Her body is curved inward, and her head is down so low it’s almost touching the seat.
    “Ma, why are you sitting like that?”
    “It’s nothing. I’m a little nervous the way you drive. Really, darling, it’s nothing.”
    The way
I
drive? The last time I was in Boca, Mom drove up on the median three times and kept going left when she meant to go right. “Why are people flashing their lights at us?” she said, ticked until she realized her headlights weren’t on.
    “When we get to the house,” I told her, “I’m going to kiss the driveway.”
    She gasped. “You think I’m not a good driver?”
    Mom aims for perfection. Most times she gets a bull’s-eye. She’d like to pump some perfection my way too. To that end, she makes lists. The latest one reads:
    MOTHER’S LIST
    Reupholster couch
Take care of IRA
Fix shelf in Polly’s room
Get round kitchen table and six chairs
Get large colorful object for coffee table
     
    I have her recipe for “How to Wash Your Face” written in perfect Palmer script:
    Cleanse with Pond’s cold cream
    Use toner without alcohol, i.e., Nivea, Avon, etc.

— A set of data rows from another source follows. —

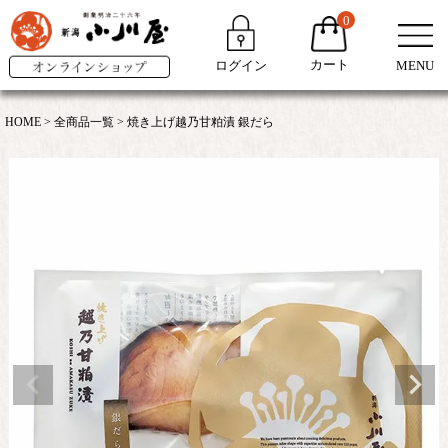
0
カート
ログイン
MENU
HOME
全商品一覧
焼き上げ越乃甘粕漬 銀だら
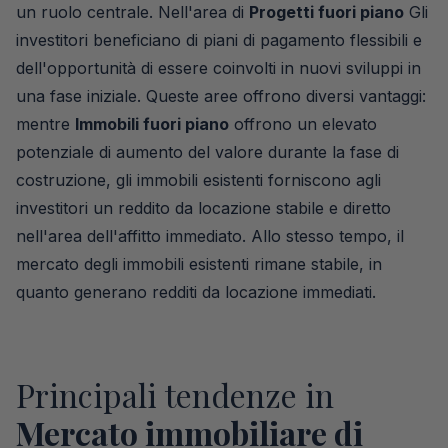
un ruolo centrale. Nell'area di
Progetti fuori piano
Gli
investitori beneficiano di piani di pagamento flessibili e
dell'opportunità di essere coinvolti in nuovi sviluppi in
una fase iniziale. Queste aree offrono diversi vantaggi:
mentre
Immobili fuori piano
offrono un elevato
potenziale di aumento del valore durante la fase di
costruzione, gli immobili esistenti forniscono agli
investitori un reddito da locazione stabile e diretto
nell'area dell'affitto immediato. Allo stesso tempo, il
mercato degli immobili esistenti rimane stabile, in
quanto generano redditi da locazione immediati.
Principali tendenze in
Mercato immobiliare di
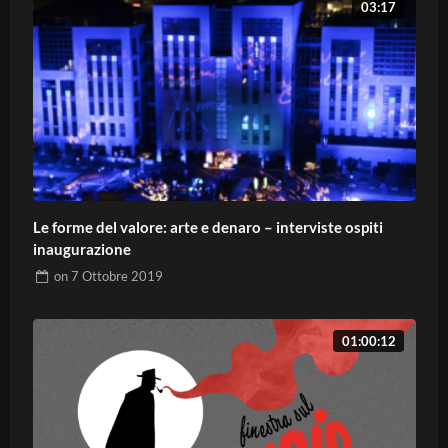
03:17
Le forme del valore: arte e denaro – interviste ospiti
inaugurazione
on
7 Ottobre 2019
01:00:12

    Night—Orlane Extrait Vitale on first, then Nivea cream
    Day—Wash with water, use Orlane Extrait Vitale, then Clinique moisturizer. NEVER SOAP.
    “You’ve got to fix that kitchen,” she says. “Your daughter will be bringing boys home soon.”

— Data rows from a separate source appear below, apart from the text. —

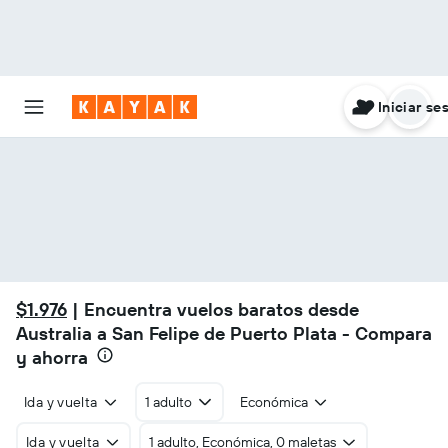
Iniciar se
$1.976
| Encuentra vuelos baratos desde
Australia a San Felipe de Puerto Plata - Compara
y ahorra
Ida y vuelta
1 adulto
Económica
Ida y vuelta
1 adulto, Económica, 0 maletas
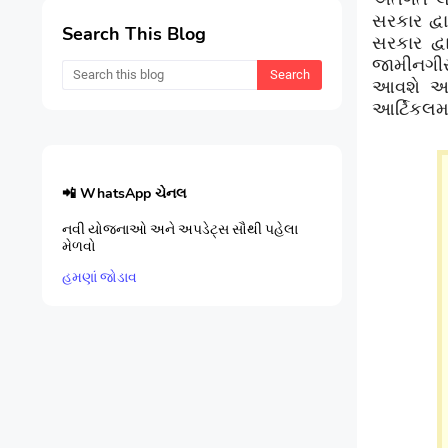
સરકાર દ્વ
Search This Blog
સરકાર દ્
જામીનગીર
આવશે અન
આર્ટિકલમાં
📲 WhatsApp ચેનલ
નવી યોજનાઓ અને અપડેટ્સ સૌથી પહેલા
મેળવો
હમણાં જોડાવ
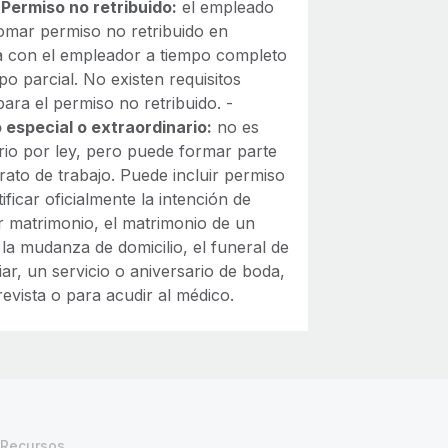
-
Permiso no retribuido:
el empleado
omar permiso no retribuido en
a con el empleador a tiempo completo
po parcial. No existen requisitos
para el permiso no retribuido. -
 especial o extraordinario:
no es
orio por ley, pero puede formar parte
rato de trabajo. Puede incluir permiso
ificar oficialmente la intención de
r matrimonio, el matrimonio de un
, la mudanza de domicilio, el funeral de
iar, un servicio o aniversario de boda,
evista o para acudir al médico.
Recursos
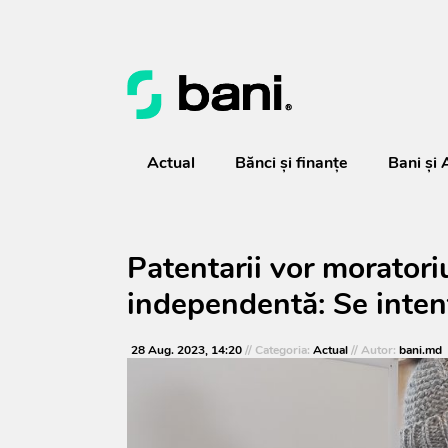
Actual
Bănci şi finanţe
Bani și 
Patentarii vor moratori
independentă: Se intenț
28 Aug. 2023, 14:20
// Categoria:
Actual
// Autor:
bani.md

    Does she mean, Gentlemen callers may one day look at my kitchen and think, How could I marry a girl whose mother has unevenly laid floor tiles and an uninstalled fridge?
    Okay, so she’s right. The kitchen does need work. Okay, so it looks like a George Booth cartoon. Thanks to a flood upstairs, a cord dangles from the ceiling light fixture and plugs into a wall socket. The broiler hasn’t broiled in seven years. That’s why we bought the toaster oven, but now that broiler’s broken too. (“A simple wiring repair,” Dad diagnoses from Florida. “Expose the elements. Clean the contacts. You got a digital multimeter?”) My dream fridge arrived three years ago but why install it if I’m planning to redo the countertops and it would have to be taken out again? The inside of the G.E. dishwasher is so rusty I’m calling the internist to see if we need tetanus shots. Yup. Mom’s right. The kitchen looks like hell. But do I want my daughter to marry a man who won’t marry her because of my kitchen?
    Mom stares at my auction find, a portrait of Lord Townley attributed to Romney. (
Attributed to
means
Definitely not done by.
) “You really should have that frame repaired,” she says.
    Walking into my bedroom: “You still have those lampshades?”
    Waiting for the elevator: “Your hair looks so much better today than it did yesterday.”
    Something snaps. “I have no control over my hair, Ma. It does what it wants to. Every morning I wake up, look in the mirror, and say, ‘What the hell?’ I never know what’s going to stare back at me. I got this hair from you and Daddy. I didn’t luck out in the genetic crapshoot. Or maybe they gave you the wrong baby.”
    “You have
beautiful
hair.” Mom looks at me like I’m crackpated. “Something happened that summer in camp when you cut one side off with manicuring scissors.”
    Coming out of my bathroom where the tiles from the floor repair were never relaid, she shakes her head. “I don’t get it. I don’t get it.”
    What I see as patina, Mom sees as worn. My mother has never owned anything faded. If it’s chipped, frayed, or dated, out it goes. She has twenty-eight filled hangers in her closet. If something new comes in, something old gets handed down. Dad cleans her sneakers with bleach on a toothbrush. You could eat off her floors if you don’t mind the taste of Pine-Sol.